**YOUR OBJECTIVE:**
Lines with "gallo" in them are to be located in the listing below and copied.

**DATA FOR REVIEW:**
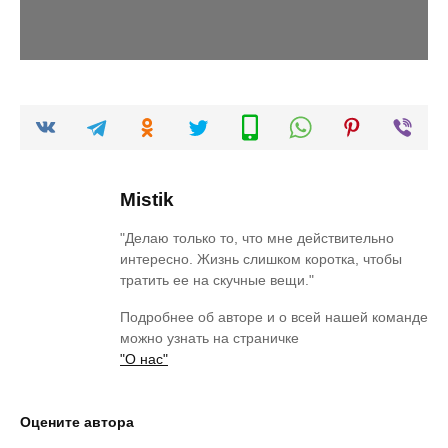
Mistik
"Делаю только то, что мне действительно
интересно. Жизнь слишком коротка, чтобы
тратить ее на скучные вещи."
Подробнее об авторе и о всей нашей команде
можно узнать на страничке
"О нас"
Оцените автора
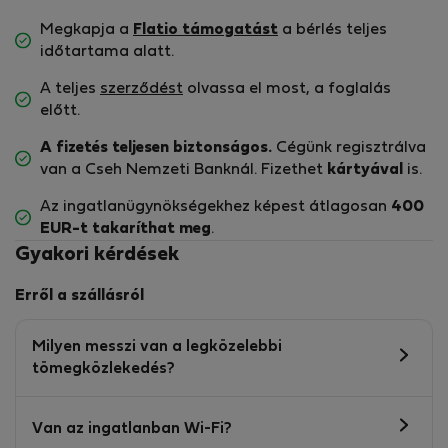
Megkapja a
Flatio támogatást
a bérlés teljes
időtartama alatt.
A teljes
szerződést
olvassa el most, a foglalás
előtt.
A fizetés teljesen biztonságos.
Cégünk regisztrálva
van a Cseh Nemzeti Banknál. Fizethet
kártyával
is.
Az ingatlanügynökségekhez képest átlagosan
400
EUR-t
takaríthat meg
.
Gyakori kérdések
Erről a szállásról
Milyen messzi van a legközelebbi
tömegközlekedés?
Van az ingatlanban Wi-Fi?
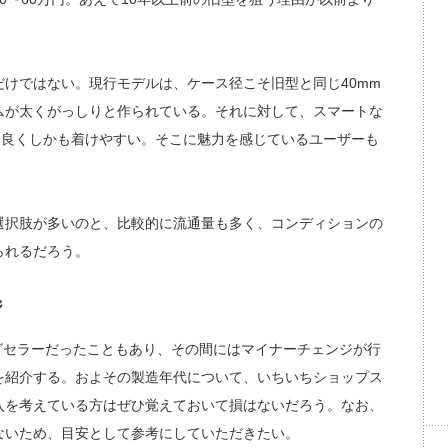
。
けではない。現行モデルは、ケース径こそ旧型と同じ40mm
ムが太くがっしりと作られている。それに対して、スマートな
ンスも良くしかも着けやすい。そこに魅力を感じているユーザーも
択肢が多いのと、比較的に流通量も多く、コンディションの
られるだろう。
ジ
ロングセラーだったこともあり、その間にはマイナーチェンジが行
を紹介する。およその製造年代について、いちいちショップス
入を考えている方はぜひ覚えておいて損はないだろう。なお、
ないため、目安として参考にしていただきたい。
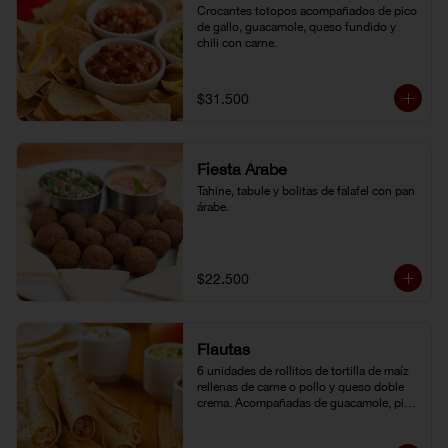
Crocantes totopos acompañados de pico 
de gallo, guacamole, queso fundido y 
chili con carne.
$31.500
Fiesta Árabe
Tahine, tabule y bolitas de falafel con pan 
árabe.
$22.500
Flautas
6 unidades de rollitos de tortilla de maíz 
rellenas de carne o pollo y queso doble 
crema. Acompañadas de guacamole, pico 
de gallo y crema agria.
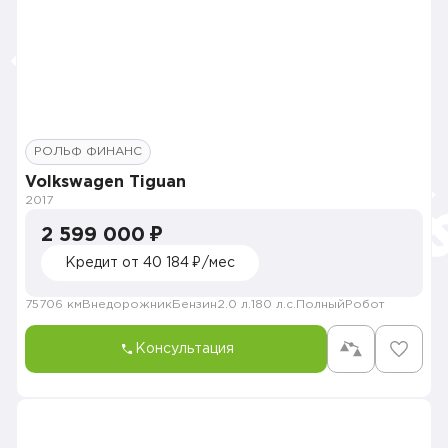
РОЛЬФ ФИНАНС
Volkswagen Tiguan
2017
2 599 000 ₽
Кредит от 40 184 ₽/мес
75706 км
Внедорожник
Бензин
2.0 л.
180 л.с.
Полный
Робот
Консультация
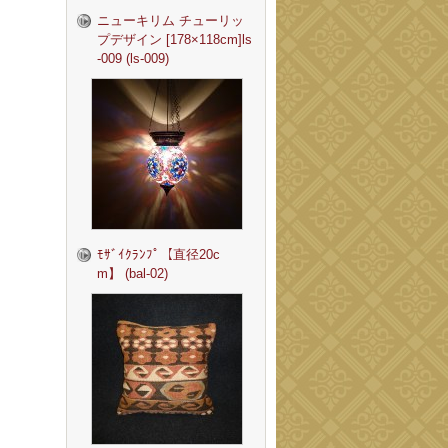
ニューキリム チューリッ
プデザイン [178×118cm]ls
-009 (ls-009)
ﾓｻﾞｲｸﾗﾝﾌﾟ【直径20c
m】 (bal-02)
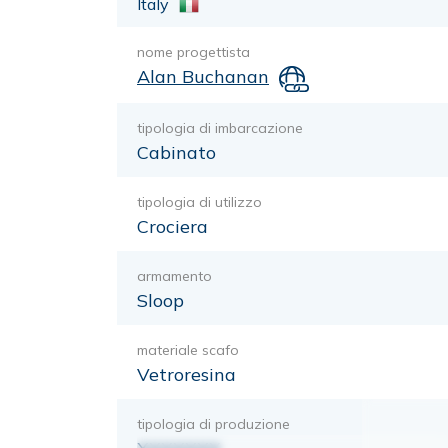
Italy
nome progettista
Alan Buchanan
tipologia di imbarcazione
Cabinato
tipologia di utilizzo
Crociera
armamento
Sloop
materiale scafo
Vetroresina
tipologia di produzione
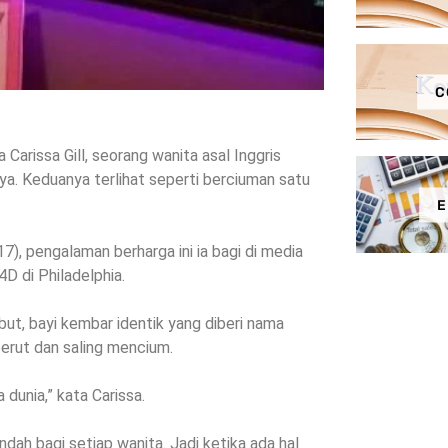
C
Carissa Gill, seorang wanita asal Inggris
a. Keduanya terlihat seperti berciuman satu
E
7), pengalaman berharga ini ia bagi di media
 di Philadelphia.
ut, bayi kembar identik yang diberi nama
perut dan saling mencium.
dunia,” kata Carissa.
dah bagi setiap wanita. Jadi ketika ada hal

**YOUR SOLUTION:**
de gallo, guacamole, queso fundido y 
de gallo y crema agria.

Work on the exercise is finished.